Stored data entries -
----

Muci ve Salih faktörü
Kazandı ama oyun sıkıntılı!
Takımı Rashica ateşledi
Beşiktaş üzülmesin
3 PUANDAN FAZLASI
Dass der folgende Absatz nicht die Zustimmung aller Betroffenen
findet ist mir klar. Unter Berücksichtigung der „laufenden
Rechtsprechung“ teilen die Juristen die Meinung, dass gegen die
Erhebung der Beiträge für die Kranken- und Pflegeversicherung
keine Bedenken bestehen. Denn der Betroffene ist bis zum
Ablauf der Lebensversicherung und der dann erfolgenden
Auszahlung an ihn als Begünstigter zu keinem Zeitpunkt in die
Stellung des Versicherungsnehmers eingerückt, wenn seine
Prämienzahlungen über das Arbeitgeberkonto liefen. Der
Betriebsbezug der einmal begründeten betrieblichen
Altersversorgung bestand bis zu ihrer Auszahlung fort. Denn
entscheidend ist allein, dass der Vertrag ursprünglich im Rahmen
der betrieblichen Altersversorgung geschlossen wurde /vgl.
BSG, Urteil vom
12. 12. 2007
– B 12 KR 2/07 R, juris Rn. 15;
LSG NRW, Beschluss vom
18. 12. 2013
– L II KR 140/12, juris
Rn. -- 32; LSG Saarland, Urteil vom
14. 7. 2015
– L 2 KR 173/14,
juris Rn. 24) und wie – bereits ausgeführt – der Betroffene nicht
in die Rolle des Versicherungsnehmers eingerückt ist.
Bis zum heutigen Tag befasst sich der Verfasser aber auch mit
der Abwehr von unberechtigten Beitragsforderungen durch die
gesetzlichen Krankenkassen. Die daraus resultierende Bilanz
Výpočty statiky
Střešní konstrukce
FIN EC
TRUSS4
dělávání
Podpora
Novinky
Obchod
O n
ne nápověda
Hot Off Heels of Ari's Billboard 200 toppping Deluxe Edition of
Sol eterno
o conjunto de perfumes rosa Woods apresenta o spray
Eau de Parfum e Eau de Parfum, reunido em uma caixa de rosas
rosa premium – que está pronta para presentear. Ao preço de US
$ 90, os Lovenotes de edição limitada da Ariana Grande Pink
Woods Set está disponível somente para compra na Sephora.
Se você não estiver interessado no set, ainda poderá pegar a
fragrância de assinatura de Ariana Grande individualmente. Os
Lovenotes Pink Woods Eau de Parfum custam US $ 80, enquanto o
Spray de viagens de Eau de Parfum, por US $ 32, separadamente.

----

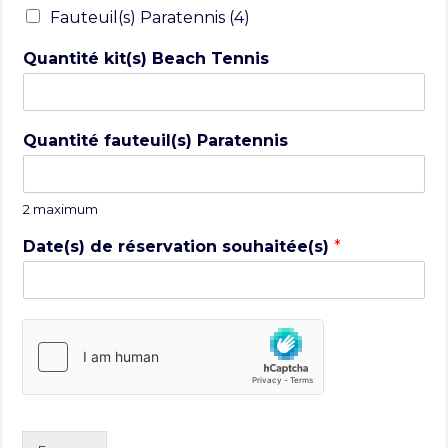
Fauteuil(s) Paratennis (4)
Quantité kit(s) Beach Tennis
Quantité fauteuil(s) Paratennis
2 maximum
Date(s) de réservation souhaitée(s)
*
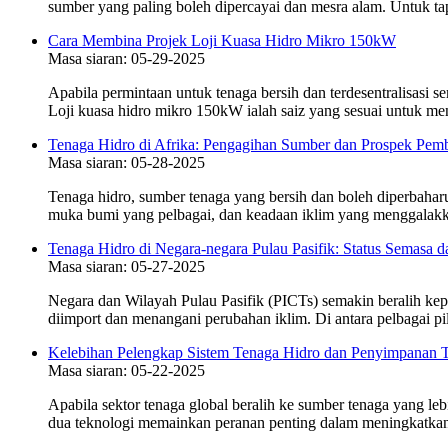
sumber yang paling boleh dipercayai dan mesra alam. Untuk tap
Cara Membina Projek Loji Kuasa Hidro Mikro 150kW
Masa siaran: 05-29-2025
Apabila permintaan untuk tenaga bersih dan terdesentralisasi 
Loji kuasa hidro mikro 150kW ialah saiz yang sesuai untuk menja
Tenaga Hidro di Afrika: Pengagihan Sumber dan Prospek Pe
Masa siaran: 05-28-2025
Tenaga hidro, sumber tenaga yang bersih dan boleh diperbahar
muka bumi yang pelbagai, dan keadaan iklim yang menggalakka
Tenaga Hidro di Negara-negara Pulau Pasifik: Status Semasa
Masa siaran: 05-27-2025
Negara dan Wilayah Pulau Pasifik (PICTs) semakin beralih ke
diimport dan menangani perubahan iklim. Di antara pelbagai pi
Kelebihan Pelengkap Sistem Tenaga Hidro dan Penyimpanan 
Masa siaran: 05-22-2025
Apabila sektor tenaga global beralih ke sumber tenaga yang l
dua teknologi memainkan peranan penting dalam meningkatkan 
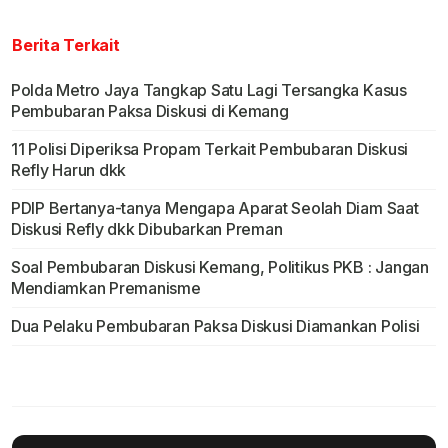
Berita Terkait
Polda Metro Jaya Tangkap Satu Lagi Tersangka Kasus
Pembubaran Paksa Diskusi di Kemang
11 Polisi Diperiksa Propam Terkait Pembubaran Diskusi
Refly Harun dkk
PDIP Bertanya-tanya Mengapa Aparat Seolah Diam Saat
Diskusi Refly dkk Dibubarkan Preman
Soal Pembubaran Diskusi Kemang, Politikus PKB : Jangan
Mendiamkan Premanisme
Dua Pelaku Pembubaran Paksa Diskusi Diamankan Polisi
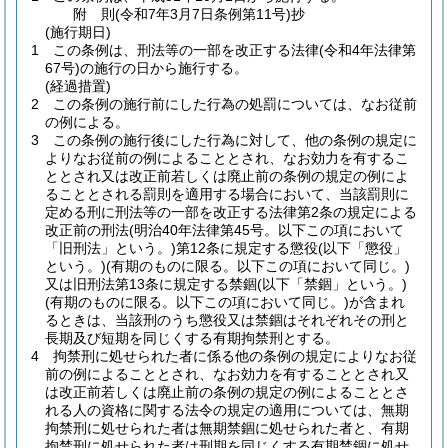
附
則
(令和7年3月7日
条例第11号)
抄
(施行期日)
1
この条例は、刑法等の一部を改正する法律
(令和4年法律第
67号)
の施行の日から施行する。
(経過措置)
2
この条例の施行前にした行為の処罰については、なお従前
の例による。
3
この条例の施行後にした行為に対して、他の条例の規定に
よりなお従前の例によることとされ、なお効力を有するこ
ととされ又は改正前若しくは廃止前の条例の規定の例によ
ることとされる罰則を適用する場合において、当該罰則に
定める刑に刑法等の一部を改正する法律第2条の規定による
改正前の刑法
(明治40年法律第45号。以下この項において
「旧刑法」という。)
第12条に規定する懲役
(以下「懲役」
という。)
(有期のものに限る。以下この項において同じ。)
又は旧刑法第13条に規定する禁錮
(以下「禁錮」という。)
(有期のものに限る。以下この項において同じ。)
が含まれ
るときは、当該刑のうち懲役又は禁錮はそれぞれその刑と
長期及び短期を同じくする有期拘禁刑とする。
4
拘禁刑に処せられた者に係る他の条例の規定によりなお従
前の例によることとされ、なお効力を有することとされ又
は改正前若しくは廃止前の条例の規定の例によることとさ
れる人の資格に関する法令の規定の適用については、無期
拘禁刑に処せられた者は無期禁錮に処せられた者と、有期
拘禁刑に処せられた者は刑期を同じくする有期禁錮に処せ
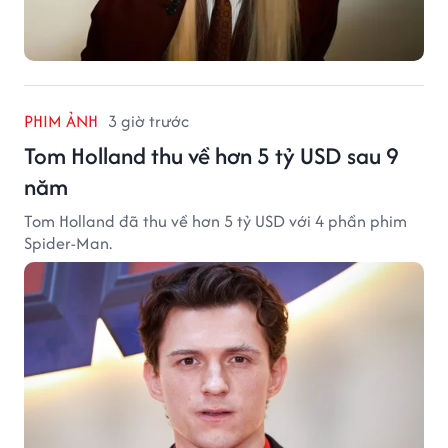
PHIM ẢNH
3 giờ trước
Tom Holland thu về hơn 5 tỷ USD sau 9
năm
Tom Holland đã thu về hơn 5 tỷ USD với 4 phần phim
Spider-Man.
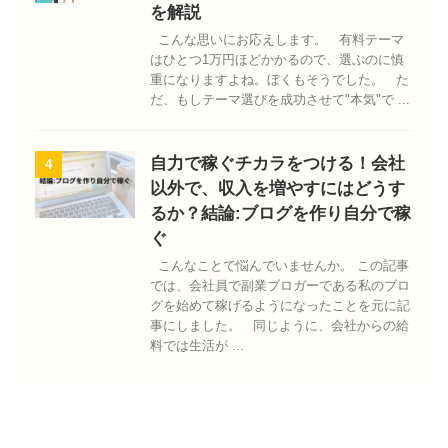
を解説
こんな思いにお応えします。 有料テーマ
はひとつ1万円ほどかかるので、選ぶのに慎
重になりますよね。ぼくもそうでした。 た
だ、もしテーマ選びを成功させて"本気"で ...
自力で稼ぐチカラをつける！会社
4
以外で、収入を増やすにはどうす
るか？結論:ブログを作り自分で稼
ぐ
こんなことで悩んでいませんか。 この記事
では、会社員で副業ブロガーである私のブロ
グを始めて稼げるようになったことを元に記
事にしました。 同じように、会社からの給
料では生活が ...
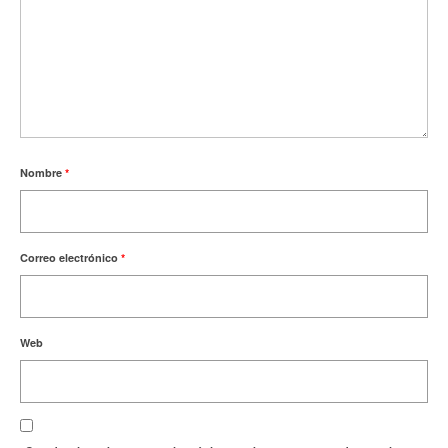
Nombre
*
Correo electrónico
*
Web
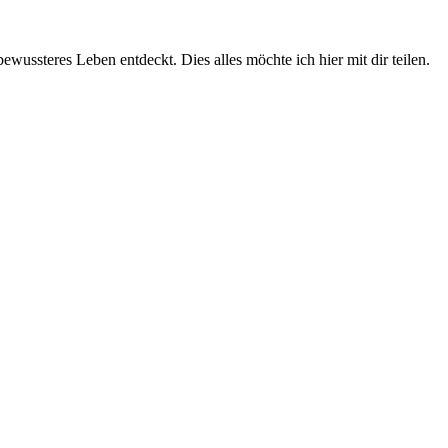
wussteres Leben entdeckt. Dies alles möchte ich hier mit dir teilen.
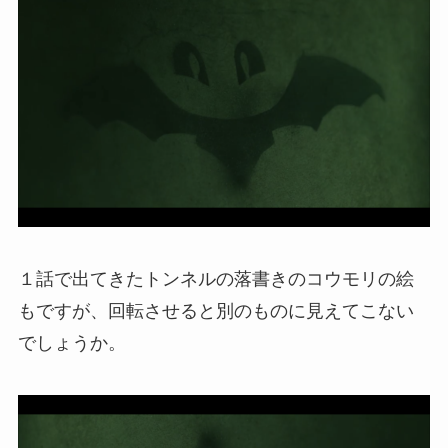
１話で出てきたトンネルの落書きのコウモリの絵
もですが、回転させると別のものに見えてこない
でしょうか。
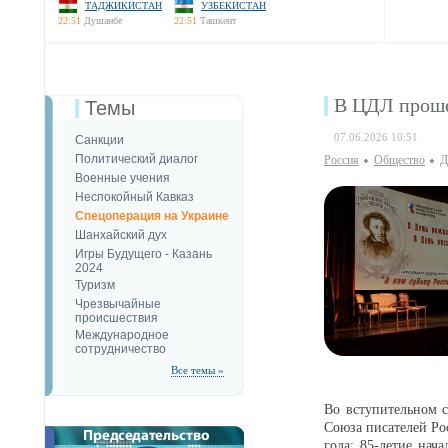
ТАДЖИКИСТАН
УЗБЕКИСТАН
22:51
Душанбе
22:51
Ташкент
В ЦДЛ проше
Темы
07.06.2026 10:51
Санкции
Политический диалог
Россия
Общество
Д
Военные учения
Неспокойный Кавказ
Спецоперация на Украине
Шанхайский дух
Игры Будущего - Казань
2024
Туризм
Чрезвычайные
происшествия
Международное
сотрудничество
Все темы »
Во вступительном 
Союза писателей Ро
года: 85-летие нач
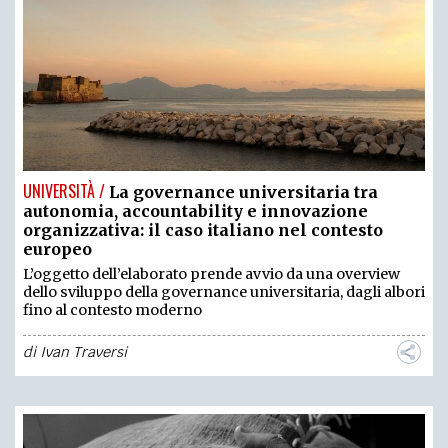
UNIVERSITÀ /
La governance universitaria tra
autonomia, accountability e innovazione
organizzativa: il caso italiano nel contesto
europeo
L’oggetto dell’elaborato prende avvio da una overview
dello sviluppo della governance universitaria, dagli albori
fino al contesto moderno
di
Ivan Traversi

----

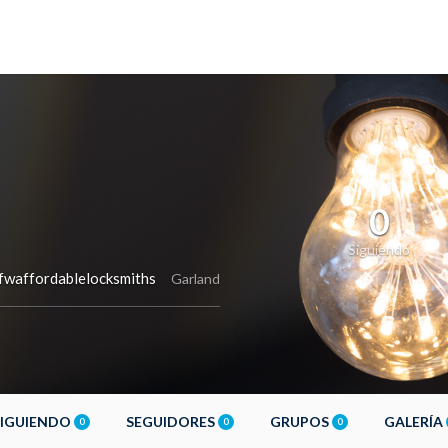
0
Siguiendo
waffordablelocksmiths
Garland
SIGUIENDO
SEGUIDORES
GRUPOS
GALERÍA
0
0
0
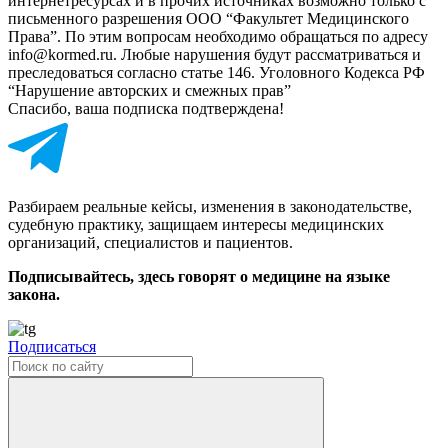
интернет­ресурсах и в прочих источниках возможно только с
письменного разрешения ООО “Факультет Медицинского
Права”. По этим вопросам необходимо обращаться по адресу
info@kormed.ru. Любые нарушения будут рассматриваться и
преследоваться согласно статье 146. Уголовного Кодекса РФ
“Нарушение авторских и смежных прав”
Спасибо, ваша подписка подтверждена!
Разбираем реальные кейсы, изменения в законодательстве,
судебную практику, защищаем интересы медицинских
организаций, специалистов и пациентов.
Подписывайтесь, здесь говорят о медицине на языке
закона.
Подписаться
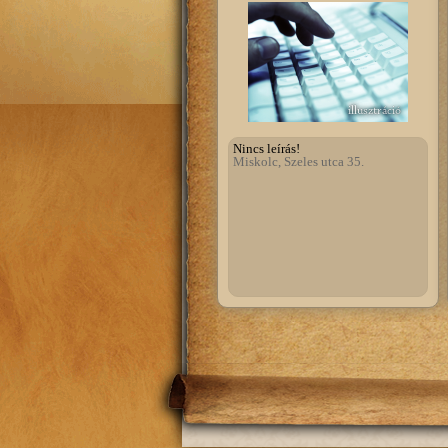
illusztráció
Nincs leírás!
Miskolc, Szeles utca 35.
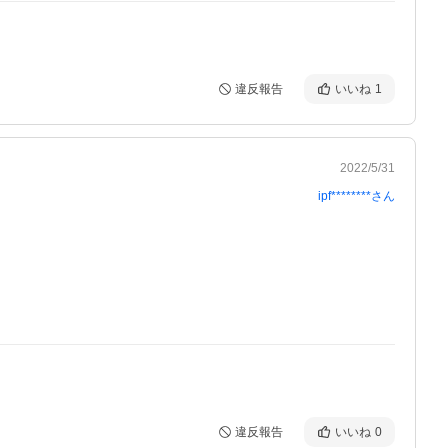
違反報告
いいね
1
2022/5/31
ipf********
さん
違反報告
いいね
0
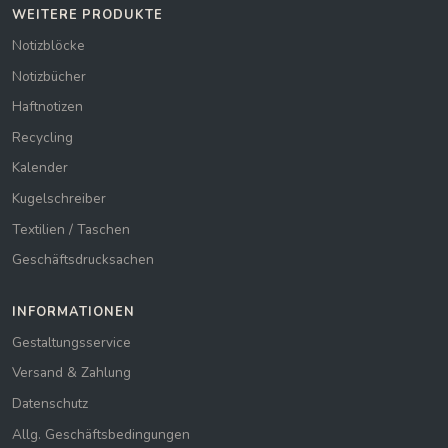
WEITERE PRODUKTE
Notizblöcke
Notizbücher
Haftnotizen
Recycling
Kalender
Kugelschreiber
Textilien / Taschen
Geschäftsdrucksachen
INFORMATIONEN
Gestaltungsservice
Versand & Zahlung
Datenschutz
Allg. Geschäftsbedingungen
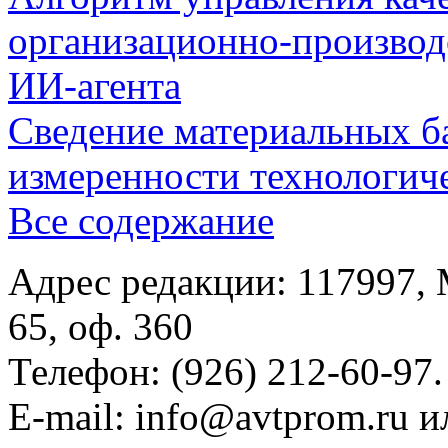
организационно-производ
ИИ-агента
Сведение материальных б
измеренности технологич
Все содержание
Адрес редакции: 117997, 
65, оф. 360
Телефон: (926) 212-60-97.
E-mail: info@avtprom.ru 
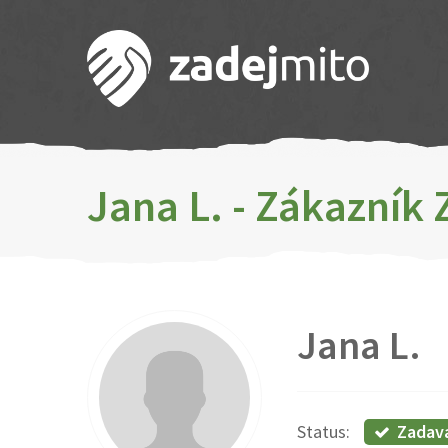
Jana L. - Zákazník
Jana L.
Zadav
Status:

----

WHAT YOU WILL DO -
Both the line containing "Muci ve Salih faktörü" and the line containing "dass gegen die" belong in the answer. Print them and every line above that falls between them exactly, and no others.

RESULT OF THE TASK -
Muci ve Salih faktörü
Kazandı ama oyun sıkıntılı!
Takımı Rashica ateşledi
Beşiktaş üzülmesin
3 PUANDAN FAZLASI
Dass der folgende Absatz nicht die Zustimmung aller Betroffenen
findet ist mir klar. Unter Berücksichtigung der „laufenden
Rechtsprechung“ teilen die Juristen die Meinung, dass gegen die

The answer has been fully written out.